__ACTIVITY__. Filter the data below, keeping only lines that contain "Adri".

*** Opening DATA UNDER STUDY ***

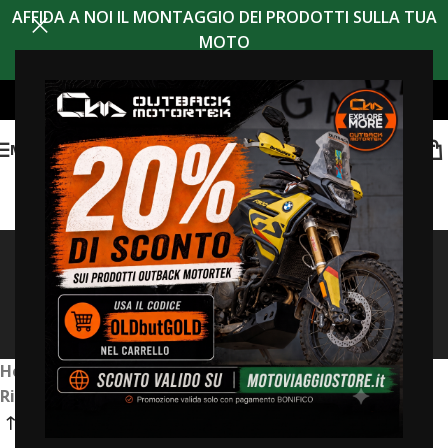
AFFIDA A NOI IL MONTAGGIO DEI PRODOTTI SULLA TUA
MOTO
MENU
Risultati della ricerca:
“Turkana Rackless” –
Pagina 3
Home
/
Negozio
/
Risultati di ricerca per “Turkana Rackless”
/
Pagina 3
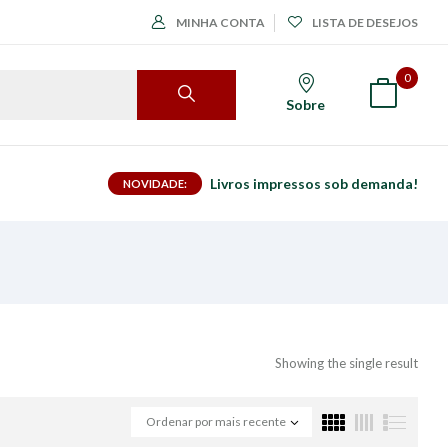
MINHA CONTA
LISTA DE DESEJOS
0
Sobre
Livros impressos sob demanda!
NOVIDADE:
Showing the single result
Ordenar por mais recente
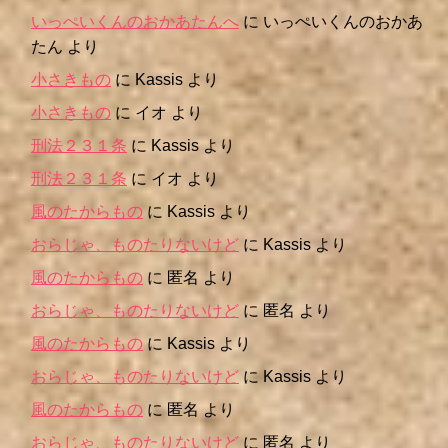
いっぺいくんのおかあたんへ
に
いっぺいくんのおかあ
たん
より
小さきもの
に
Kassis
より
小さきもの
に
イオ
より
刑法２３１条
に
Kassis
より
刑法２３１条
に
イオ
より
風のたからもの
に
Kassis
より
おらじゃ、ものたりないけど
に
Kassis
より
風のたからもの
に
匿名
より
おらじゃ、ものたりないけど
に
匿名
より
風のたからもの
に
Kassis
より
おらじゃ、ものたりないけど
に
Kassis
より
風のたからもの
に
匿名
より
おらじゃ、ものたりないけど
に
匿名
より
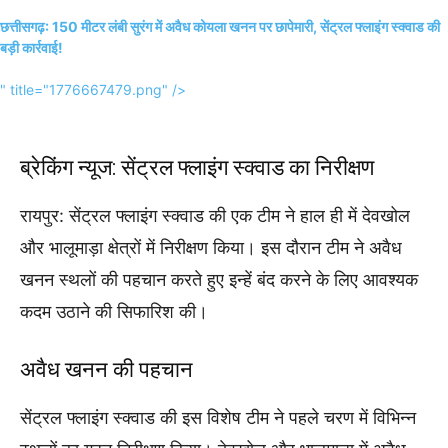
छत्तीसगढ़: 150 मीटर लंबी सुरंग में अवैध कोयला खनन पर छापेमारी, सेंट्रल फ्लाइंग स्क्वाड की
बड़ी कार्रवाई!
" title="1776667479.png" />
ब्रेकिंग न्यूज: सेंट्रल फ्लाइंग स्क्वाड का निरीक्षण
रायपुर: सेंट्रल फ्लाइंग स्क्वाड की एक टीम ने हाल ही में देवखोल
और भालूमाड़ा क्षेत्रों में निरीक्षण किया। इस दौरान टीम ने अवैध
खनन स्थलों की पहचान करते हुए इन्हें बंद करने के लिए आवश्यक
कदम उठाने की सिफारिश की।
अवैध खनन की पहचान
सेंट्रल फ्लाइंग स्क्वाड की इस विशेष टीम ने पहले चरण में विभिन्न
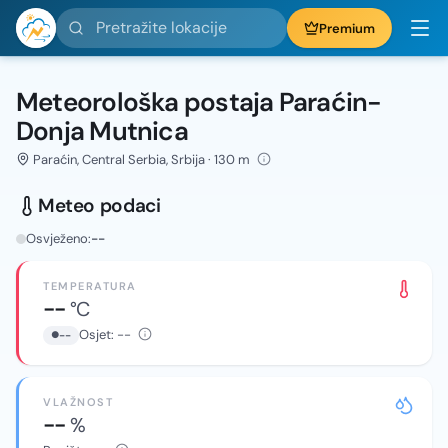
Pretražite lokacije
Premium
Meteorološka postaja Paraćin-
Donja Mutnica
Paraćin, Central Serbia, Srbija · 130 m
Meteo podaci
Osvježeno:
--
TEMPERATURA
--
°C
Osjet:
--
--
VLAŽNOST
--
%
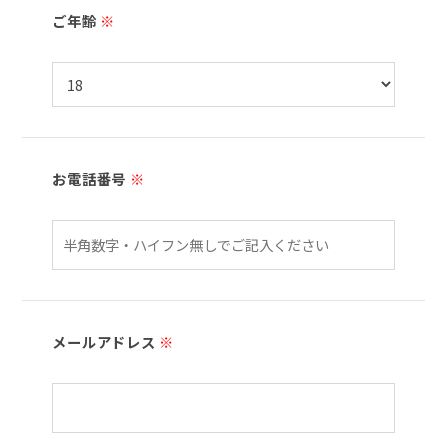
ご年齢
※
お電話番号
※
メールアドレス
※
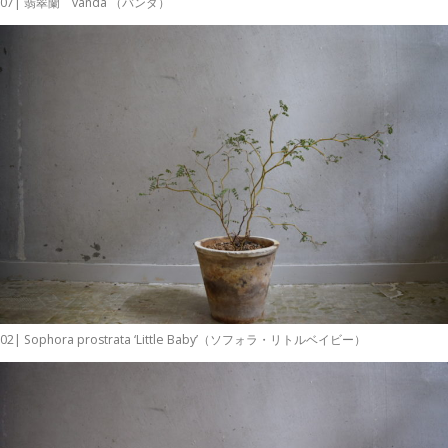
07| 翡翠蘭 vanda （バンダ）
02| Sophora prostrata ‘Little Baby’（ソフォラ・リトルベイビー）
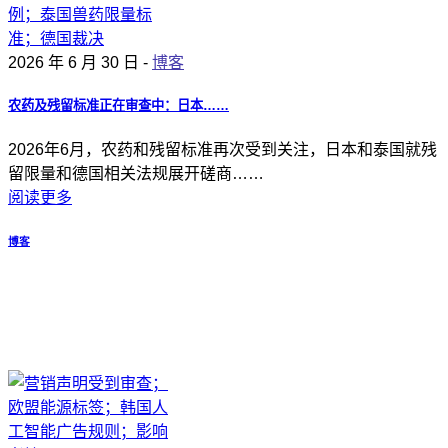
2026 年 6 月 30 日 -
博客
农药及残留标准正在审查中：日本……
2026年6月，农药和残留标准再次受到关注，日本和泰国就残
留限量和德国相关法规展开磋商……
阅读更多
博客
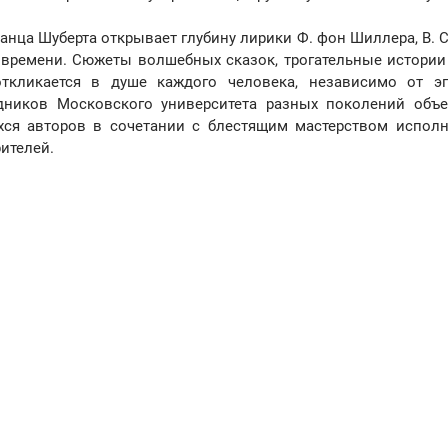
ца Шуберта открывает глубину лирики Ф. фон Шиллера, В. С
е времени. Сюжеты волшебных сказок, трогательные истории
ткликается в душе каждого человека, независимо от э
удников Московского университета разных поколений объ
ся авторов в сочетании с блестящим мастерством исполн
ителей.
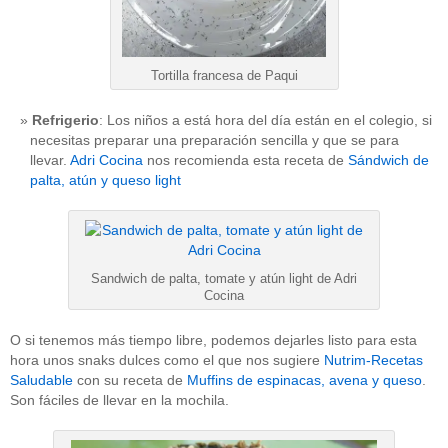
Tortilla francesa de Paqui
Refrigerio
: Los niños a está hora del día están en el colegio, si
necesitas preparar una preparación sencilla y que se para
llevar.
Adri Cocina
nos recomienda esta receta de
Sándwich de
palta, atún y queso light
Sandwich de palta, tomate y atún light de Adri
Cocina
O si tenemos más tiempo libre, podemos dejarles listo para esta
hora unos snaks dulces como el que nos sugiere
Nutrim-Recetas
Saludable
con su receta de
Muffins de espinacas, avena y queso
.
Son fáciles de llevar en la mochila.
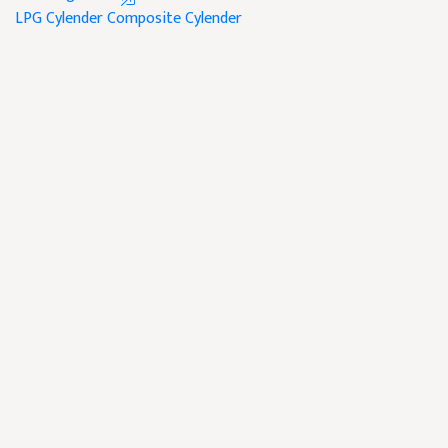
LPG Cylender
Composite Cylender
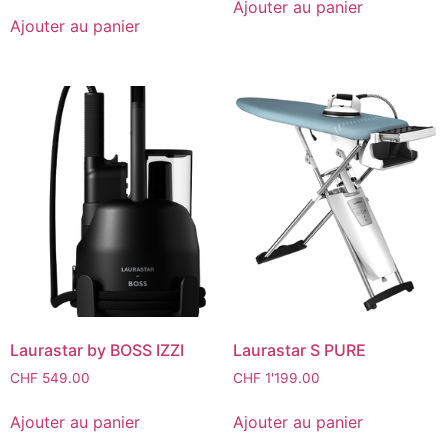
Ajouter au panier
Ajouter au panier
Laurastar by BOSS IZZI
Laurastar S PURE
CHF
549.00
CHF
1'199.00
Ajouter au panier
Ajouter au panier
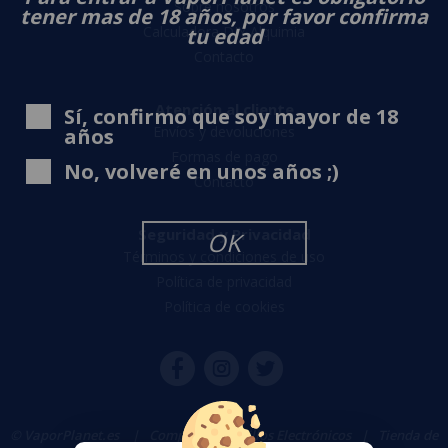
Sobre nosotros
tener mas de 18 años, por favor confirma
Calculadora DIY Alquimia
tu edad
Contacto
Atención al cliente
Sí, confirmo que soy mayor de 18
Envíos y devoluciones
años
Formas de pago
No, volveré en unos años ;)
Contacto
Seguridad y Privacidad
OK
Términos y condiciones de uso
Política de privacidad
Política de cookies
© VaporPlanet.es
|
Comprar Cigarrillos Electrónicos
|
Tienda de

*** Closing DATA UNDER STUDY ***

__YOUR RESPONSE__.
Adri Cocina
Sandwich de palta, tomate y atún light de Adri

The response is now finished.